Rozdział 4

391 42 2
                                    

Czekała na jego ruch. Był facetem, powinien wykonać ten pierwszy krok, ale nic takiego się nie działo. Nie dlatego, że Harry nie chciał. Jak powiedział, pragnął tego, ale zaskoczenie jakie na niego zrzuciła było na tą chwile nie do przejścia. W jednej chwili był tak szczęśliwy, jak jeszcze nigdy i tak samo zestresowany. Całował się z dziewczynami, gdy był młodszy, w przypływie nastoletnich wygłupów, lub jak lubiła wtedy mawiać jego matka 'w wyniku buzujących hormonów'. Teraz jako następcy tronu, dorosłemu mężczyźnie nie wypadało całować się z przypadkową dziewczyną, jak w okresie szkolnym. Tyle, że teraz występował pewnien dysonans, gdyż to nie była przypadkowa dziewczyna. To była Destiny. Dama bez Nazwiska. 'Jego' Dama bez Nazwiska. Dziewczyna, z którą spędzał najszczęśliwsze momenty każdego dnia, by wieczorem, gdy nie ma jej już obok wpaść w melancholię. Uśmiechnął się do siebie, bo wiedział, że ona i tak tego nie zauważy i zatracił się w myśli, która mówiła, jak by było, gdyby Destiny była cały czas u jego boku. Czy byłby tak szczęśliwy jak jest teraz, każdego momentu za dnia i w nocy?

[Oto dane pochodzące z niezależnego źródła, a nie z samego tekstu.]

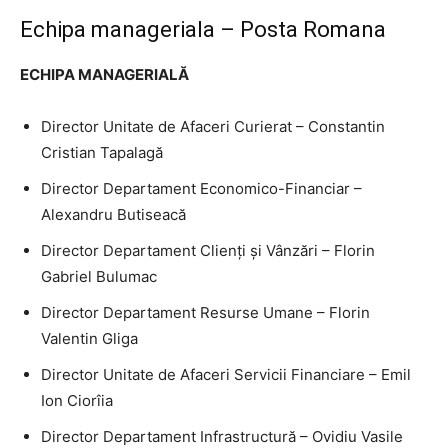
Echipa manageriala – Posta Romana
ECHIPA MANAGERIALĂ
Director Unitate de Afaceri Curierat – Constantin
Cristian Tapalagă
Director Departament Economico-Financiar –
Alexandru Butiseacă
Director Departament Clienți și Vânzări – Florin
Gabriel Bulumac
Director Departament Resurse Umane – Florin
Valentin Gliga
Director Unitate de Afaceri Servicii Financiare – Emil
Ion Ciorîia
Director Departament Infrastructură – Ovidiu Vasile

Destiny bawiła się palcami patrząc niewidzącymi oczami na uśmiech Harry'ego. Była zagubiona w swoich myślach. Nie sądziła, naprawdę nie sądziła, że zrobi z siebie taką kretynkę. Skąd w ogóle przyszła jej do głowy taka odpowiedź? Przecież to oczywiste, że mężczyzna, który w jej wyobrażeniach stanowi ósmy cud świata nie chce umawiać się z niewidomą.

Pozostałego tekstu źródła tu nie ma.